» **Exercise**: Within the data that follows, set down exactly the lines from the one containing "This screenshot has width=547, height=1320." through the one containing "The image size is (1440, 1613).", both ends included.

Pixel coordinate grounding data
== Segment start ==
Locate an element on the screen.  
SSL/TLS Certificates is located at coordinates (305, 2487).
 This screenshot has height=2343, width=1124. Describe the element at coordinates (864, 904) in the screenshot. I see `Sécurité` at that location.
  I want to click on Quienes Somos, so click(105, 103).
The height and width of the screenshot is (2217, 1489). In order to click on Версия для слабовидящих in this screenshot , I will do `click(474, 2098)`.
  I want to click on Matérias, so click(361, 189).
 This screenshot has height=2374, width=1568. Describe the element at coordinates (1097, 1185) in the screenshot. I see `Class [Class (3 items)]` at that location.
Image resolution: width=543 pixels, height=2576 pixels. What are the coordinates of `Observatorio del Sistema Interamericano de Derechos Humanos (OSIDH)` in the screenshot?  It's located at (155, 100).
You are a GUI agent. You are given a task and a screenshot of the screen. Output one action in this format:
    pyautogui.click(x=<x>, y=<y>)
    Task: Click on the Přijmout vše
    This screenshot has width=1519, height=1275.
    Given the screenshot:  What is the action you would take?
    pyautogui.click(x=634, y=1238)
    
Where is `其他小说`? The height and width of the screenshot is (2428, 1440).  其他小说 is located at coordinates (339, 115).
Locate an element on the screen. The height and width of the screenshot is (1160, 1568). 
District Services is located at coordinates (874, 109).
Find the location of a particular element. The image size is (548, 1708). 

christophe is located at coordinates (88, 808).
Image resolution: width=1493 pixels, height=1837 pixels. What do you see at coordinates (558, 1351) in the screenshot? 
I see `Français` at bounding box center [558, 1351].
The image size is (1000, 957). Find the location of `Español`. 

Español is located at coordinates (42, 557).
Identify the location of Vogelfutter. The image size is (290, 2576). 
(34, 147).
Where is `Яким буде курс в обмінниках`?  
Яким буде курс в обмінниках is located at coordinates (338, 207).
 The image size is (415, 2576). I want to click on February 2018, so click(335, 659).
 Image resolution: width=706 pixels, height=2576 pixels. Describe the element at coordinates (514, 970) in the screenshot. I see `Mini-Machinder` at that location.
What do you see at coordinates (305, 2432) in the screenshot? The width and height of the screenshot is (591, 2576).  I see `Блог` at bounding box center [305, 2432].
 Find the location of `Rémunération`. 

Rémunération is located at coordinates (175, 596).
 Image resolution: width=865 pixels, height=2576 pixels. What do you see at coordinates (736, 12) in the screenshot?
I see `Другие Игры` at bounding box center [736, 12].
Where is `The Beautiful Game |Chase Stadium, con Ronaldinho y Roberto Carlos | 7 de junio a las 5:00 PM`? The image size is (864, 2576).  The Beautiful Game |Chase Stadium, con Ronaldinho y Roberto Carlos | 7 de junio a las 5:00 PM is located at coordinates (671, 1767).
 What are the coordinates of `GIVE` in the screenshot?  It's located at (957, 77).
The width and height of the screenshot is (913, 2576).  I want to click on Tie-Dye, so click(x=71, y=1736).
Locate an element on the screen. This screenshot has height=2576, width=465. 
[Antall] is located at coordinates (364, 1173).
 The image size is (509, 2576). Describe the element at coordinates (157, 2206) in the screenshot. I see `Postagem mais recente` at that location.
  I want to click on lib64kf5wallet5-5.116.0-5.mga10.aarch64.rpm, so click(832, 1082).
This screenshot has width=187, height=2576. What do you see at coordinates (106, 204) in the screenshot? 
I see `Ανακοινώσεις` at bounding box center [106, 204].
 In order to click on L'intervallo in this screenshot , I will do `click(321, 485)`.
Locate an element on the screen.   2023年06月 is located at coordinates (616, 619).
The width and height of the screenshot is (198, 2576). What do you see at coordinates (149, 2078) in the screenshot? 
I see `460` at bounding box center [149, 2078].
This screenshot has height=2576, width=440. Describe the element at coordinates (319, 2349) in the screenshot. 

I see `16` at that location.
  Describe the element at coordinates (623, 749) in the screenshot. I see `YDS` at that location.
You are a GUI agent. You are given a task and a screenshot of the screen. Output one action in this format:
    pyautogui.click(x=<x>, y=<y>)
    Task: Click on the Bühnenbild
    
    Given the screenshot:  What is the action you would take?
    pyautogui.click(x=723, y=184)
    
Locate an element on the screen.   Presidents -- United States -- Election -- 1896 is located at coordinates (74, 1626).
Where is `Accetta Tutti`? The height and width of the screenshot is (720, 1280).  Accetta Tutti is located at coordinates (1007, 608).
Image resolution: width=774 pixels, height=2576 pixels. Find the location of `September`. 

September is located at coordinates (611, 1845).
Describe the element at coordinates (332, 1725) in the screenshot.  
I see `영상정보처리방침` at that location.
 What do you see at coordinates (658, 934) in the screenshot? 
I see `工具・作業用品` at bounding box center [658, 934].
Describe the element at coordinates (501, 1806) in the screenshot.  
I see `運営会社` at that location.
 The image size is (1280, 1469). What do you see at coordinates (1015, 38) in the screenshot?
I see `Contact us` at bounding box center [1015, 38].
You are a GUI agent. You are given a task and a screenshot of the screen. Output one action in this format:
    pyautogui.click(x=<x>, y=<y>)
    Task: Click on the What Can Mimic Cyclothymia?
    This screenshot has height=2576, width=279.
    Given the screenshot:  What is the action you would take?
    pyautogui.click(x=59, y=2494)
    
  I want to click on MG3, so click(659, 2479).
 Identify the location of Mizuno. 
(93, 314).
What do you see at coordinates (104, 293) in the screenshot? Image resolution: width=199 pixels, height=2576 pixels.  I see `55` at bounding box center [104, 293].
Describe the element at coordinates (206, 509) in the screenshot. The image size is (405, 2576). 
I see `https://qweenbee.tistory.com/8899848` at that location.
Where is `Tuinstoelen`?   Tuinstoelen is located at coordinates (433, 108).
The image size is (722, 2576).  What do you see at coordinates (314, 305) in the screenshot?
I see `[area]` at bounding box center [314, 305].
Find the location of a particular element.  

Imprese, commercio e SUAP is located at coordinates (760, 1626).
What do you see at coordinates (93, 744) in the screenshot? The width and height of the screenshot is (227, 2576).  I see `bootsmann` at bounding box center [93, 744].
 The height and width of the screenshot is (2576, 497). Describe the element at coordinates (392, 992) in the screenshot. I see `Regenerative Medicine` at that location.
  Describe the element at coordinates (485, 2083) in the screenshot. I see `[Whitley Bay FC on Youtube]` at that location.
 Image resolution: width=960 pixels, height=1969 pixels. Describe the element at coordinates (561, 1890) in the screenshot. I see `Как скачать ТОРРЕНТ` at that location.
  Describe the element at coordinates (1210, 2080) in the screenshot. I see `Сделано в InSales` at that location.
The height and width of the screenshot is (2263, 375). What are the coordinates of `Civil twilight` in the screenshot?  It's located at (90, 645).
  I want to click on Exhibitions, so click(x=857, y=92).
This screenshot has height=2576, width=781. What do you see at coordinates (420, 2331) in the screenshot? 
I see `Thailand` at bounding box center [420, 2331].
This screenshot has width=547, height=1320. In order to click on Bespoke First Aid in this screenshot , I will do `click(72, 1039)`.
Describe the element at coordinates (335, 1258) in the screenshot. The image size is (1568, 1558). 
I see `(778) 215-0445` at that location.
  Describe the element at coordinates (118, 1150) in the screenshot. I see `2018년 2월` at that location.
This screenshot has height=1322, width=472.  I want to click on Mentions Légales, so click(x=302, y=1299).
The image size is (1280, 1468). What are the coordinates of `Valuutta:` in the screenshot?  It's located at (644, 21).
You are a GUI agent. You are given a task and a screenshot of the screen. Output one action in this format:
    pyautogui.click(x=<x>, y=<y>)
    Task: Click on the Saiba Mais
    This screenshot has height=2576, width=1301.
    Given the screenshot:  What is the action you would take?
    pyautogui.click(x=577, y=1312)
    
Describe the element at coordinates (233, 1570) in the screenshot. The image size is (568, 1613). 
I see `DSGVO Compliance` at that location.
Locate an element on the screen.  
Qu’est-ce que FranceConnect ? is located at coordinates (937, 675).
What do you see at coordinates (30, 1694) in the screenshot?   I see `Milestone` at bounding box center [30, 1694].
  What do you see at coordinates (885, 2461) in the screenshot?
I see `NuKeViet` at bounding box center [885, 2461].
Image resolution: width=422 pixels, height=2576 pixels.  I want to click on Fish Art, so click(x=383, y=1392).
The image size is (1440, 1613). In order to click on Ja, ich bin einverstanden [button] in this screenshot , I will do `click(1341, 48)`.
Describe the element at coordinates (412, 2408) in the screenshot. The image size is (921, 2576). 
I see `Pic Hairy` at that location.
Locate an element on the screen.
== Segment end ==
» **Written reply**:
This screenshot has width=547, height=1320. In order to click on Bespoke First Aid in this screenshot , I will do `click(72, 1039)`.
Describe the element at coordinates (335, 1258) in the screenshot. The image size is (1568, 1558). 
I see `(778) 215-0445` at that location.
  Describe the element at coordinates (118, 1150) in the screenshot. I see `2018년 2월` at that location.
This screenshot has height=1322, width=472.  I want to click on Mentions Légales, so click(x=302, y=1299).
The image size is (1280, 1468). What are the coordinates of `Valuutta:` in the screenshot?  It's located at (644, 21).
You are a GUI agent. You are given a task and a screenshot of the screen. Output one action in this format:
    pyautogui.click(x=<x>, y=<y>)
    Task: Click on the Saiba Mais
    This screenshot has height=2576, width=1301.
    Given the screenshot:  What is the action you would take?
    pyautogui.click(x=577, y=1312)
    
Describe the element at coordinates (233, 1570) in the screenshot. The image size is (568, 1613). 
I see `DSGVO Compliance` at that location.
Locate an element on the screen.  
Qu’est-ce que FranceConnect ? is located at coordinates (937, 675).
What do you see at coordinates (30, 1694) in the screenshot?   I see `Milestone` at bounding box center [30, 1694].
  What do you see at coordinates (885, 2461) in the screenshot?
I see `NuKeViet` at bounding box center [885, 2461].
Image resolution: width=422 pixels, height=2576 pixels.  I want to click on Fish Art, so click(x=383, y=1392).
The image size is (1440, 1613). In order to click on Ja, ich bin einverstanden [button] in this screenshot , I will do `click(1341, 48)`.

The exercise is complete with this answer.